The present disclosure further provides an encoder. Referring to <FIG>, the encoder includes a cable <NUM> and the outlet structure as described above. The cable <NUM> is capable of passing through the first cable through hole <NUM>, the metal ring <NUM> is disposed in the first cable through hole <NUM> and is sleevable onto a shielding layer <NUM> of the cable <NUM>, the metal ring <NUM> is deformable under an external force to clasp the shielding layer <NUM>, the cable <NUM> is capable of passing through the second cable through hole <NUM>, the second O-shaped ring <NUM> is disposed in the second cable through hole <NUM> and is sleevable onto the cable <NUM>, and the second O-shaped ring <NUM> is capable of sealing a slit between the fixing member <NUM> and the cable <NUM>. The outlet structure is more compact, and provides a greater bending space for cable outlet of the encoder.

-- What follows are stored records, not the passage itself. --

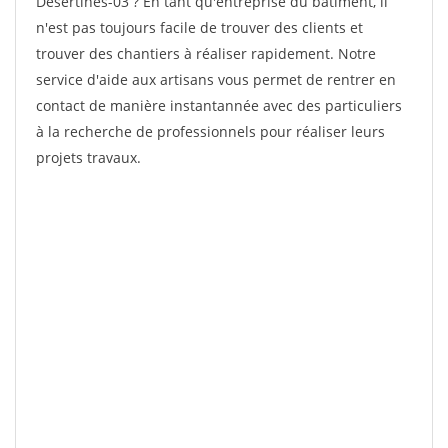
Desertines-03 ? En tant qu'entreprise du bâtiment, il
n'est pas toujours facile de trouver des clients et
trouver des chantiers à réaliser rapidement. Notre
service d'aide aux artisans vous permet de rentrer en
contact de manière instantannée avec des particuliers
à la recherche de professionnels pour réaliser leurs
projets travaux.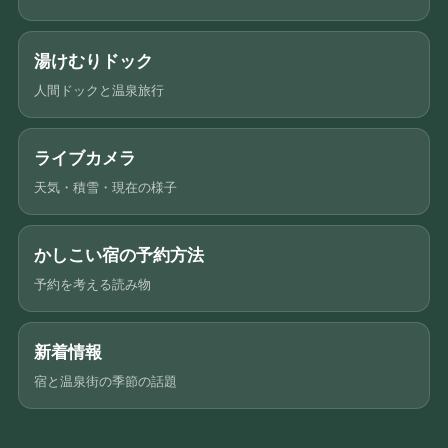
湯けむりドック
人間ドックと温泉旅行
ライブカメラ
天気・積雪・現在の様子
かしこい宿の予約方法
予約を考える読み物
新着情報
宿と温泉街の季節の話題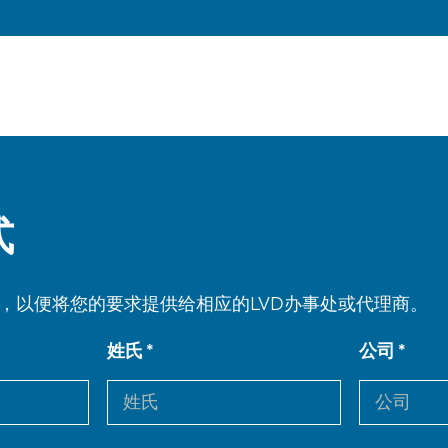
式
，以便将您的要求提供给相应的LVD办事处或代理商。
姓氏
公司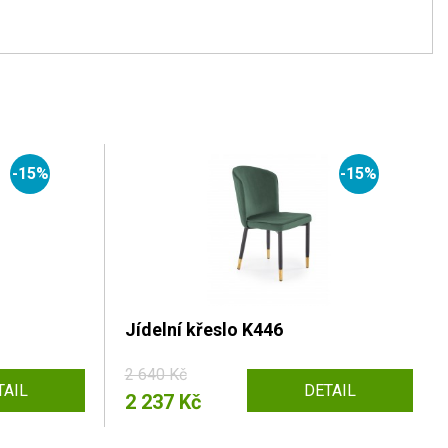
-15%
-15%
Jídelní křeslo K446
2 640 Kč
TAIL
DETAIL
2 237 Kč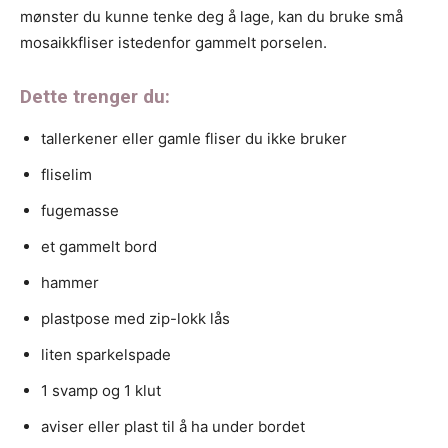
mønster du kunne tenke deg å lage, kan du bruke små
mosaikkfliser istedenfor gammelt porselen.
Dette trenger du:
tallerkener eller gamle fliser du ikke bruker
fliselim
fugemasse
et gammelt bord
hammer
plastpose med zip-lokk lås
liten sparkelspade
1 svamp og 1 klut
aviser eller plast til å ha under bordet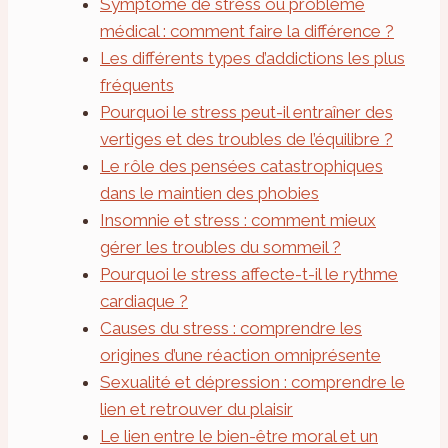
Symptôme de stress ou problème
médical : comment faire la différence ?
Les différents types d’addictions les plus
fréquents
Pourquoi le stress peut-il entraîner des
vertiges et des troubles de l’équilibre ?
Le rôle des pensées catastrophiques
dans le maintien des phobies
Insomnie et stress : comment mieux
gérer les troubles du sommeil ?
Pourquoi le stress affecte-t-il le rythme
cardiaque ?
Causes du stress : comprendre les
origines d’une réaction omniprésente
Sexualité et dépression : comprendre le
lien et retrouver du plaisir
Le lien entre le bien-être moral et un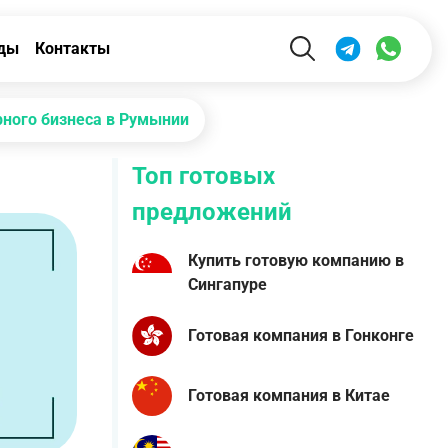
ды
Контакты
рного бизнеса в Румынии
Топ готовых
предложений
Купить готовую компанию в
Сингапуре
Готовая компания в Гонконге
Готовая компания в Китае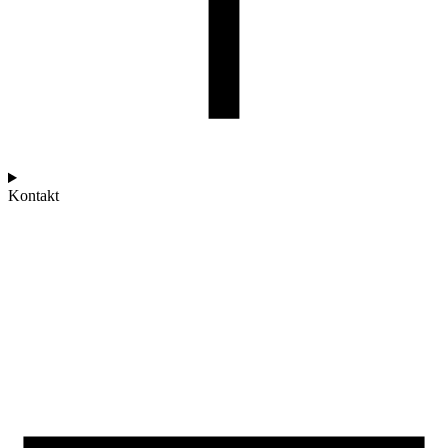
Kontakt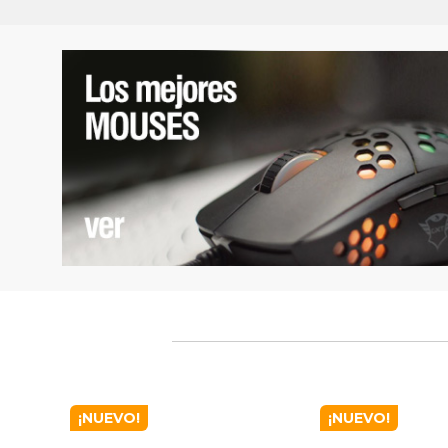
¡NUEVO!
¡NUEVO!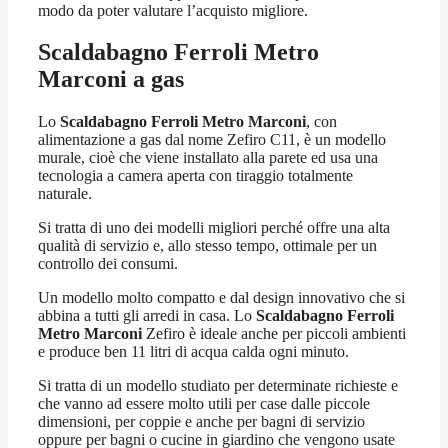
modo da poter valutare l’acquisto migliore.
Scaldabagno Ferroli Metro
Marconi
a gas
Lo
Scaldabagno Ferroli Metro Marconi
, con
alimentazione a gas dal nome Zefiro C11, è un modello
murale, cioè che viene installato alla parete ed usa una
tecnologia a camera aperta con tiraggio totalmente
naturale.
Si tratta di uno dei modelli migliori perché offre una alta
qualità di servizio e, allo stesso tempo, ottimale per un
controllo dei consumi.
Un modello molto compatto e dal design innovativo che si
abbina a tutti gli arredi in casa. Lo
Scaldabagno Ferroli
Metro Marconi
Zefiro è ideale anche per piccoli ambienti
e produce ben 11 litri di acqua calda ogni minuto.
Si tratta di un modello studiato per determinate richieste e
che vanno ad essere molto utili per case dalle piccole
dimensioni, per coppie e anche per bagni di servizio
oppure per bagni o cucine in giardino che vengono usate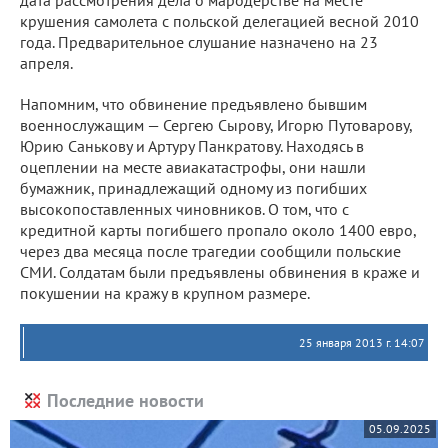
дата рассмотрения дела о мародерстве на месте
крушения самолета с польской делегацией весной 2010
года. Предварительное слушание назначено на 23
апреля.
Напомним, что обвинение предъявлено бывшим
военнослужащим — Сергею Сырову, Игорю Путоварову,
Юрию Санькову и Артуру Панкратову. Находясь в
оцеплении на месте авиакатастрофы, они нашли
бумажник, принадлежащий одному из погибших
высокопоставленных чиновников. О том, что с
кредитной карты погибшего пропало около 1400 евро,
через два месяца после трагедии сообщили польские
СМИ. Солдатам были предъявлены обвинения в краже и
покушении на кражу в крупном размере.
25 января 2013 г. 14:07
Последние новости
05.09.2025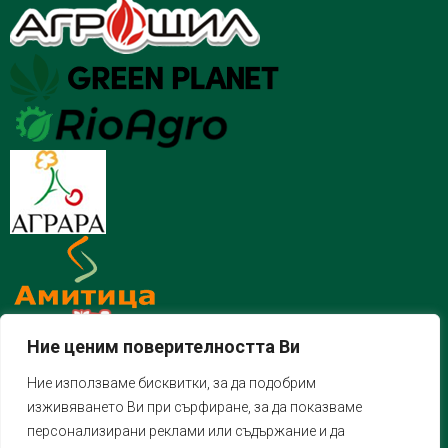
Ние ценим поверителността Ви
Ние използваме бисквитки, за да подобрим
изживяването Ви при сърфиране, за да показваме
персонализирани реклами или съдържание и да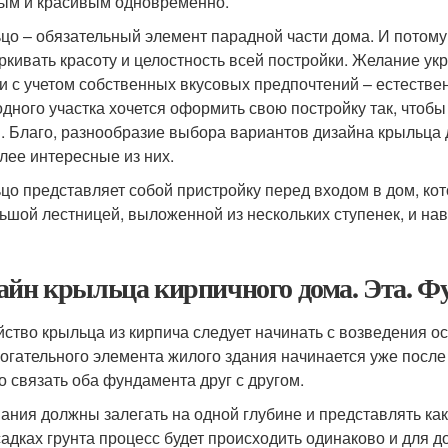
ым и красивым одновременно.
цо – обязательный элемент парадной части дома. И потому
ркивать красоту и целостность всей постройки. Желание ук
и с учетом собственных вкусовых предпочтений – естествен
одного участка хочется оформить свою постройку так, чтоб
. Благо, разнообразие выбора вариантов дизайна крыльца
лее интересные из них.
цо представляет собой пристройку перед входом в дом, ко
ьшой лестницей, выложенной из нескольких ступенек, и нав
айн крыльца кирпичного дома. Эта. Ф
йство крыльца из кирпича следует начинать с возведения о
огательного элемента жилого здания начинается уже после
о связать оба фундамента друг с другом.
ания должны залегать на одной глубине и представлять как
садках грунта процесс будет происходить одинаково и для д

It should be understood that, although this specification is described based on the embodiments, not each of the embodiments discloses an independent technical solution. Such description manner of the specification is only for clarity. A person skilled in the art should consider the specification as an entirety. The technical solutions according to the embodiments may also be suitably combined to derive other embodiments that may be understood by a person skilled in the art.

Claim 1:
An outlet structure for an encoder, comprising:
an encoder case (<NUM>), a first cable through hole (<NUM>) being disposed in the encoder case (<NUM>), a cable being capable of passing through the first cable through hole (<NUM>);
a first metal ring (<NUM>), the metal ring (<NUM>) being disposed in the first cable through hole (<NUM>) and being sleevable onto a shielding layer of the cable, the metal ring (<NUM>) being deformable under an external force to clasp the shielding layer;
a fixing member (<NUM>), a second cable through hole (<NUM>) being disposed in the fixing member (<NUM>), the cable being capable of passing through the second cable through hole (<NUM>), the fixing member (<NUM>) being insertable with interference into the first cable through hole (<NUM>) from an outer side of the encoder case (<NUM>) for fixation;
a first O-shaped ring (<NUM>), the first O-shaped ring (<NUM>) being sleevable onto the fixing member (<NUM>), and the first O-shaped ring (<NUM>) being insertable into the first cable through hole (<NUM>) to seal a slit between the fixing member (<NUM>) and the encoder case (<NUM>); and
a second O-shaped ring (<NUM>), the second O-shaped ring (<NUM>) being disposed in the second cable through hole (<NUM>) and sleevable onto the cable, the second O-shaped ring (<NUM>) being capable of sealing a slit of the fixing member (<NUM>) and the cable, and the second O-shaped ring (<NUM>) being further capable of applying an elastic force to the metal ring (<NUM>) after the fixing member (<NUM>) is inserted into the first cable through hole (<NUM>), such that the metal ring (<NUM>) remains abutting against the encoder case (<NUM>).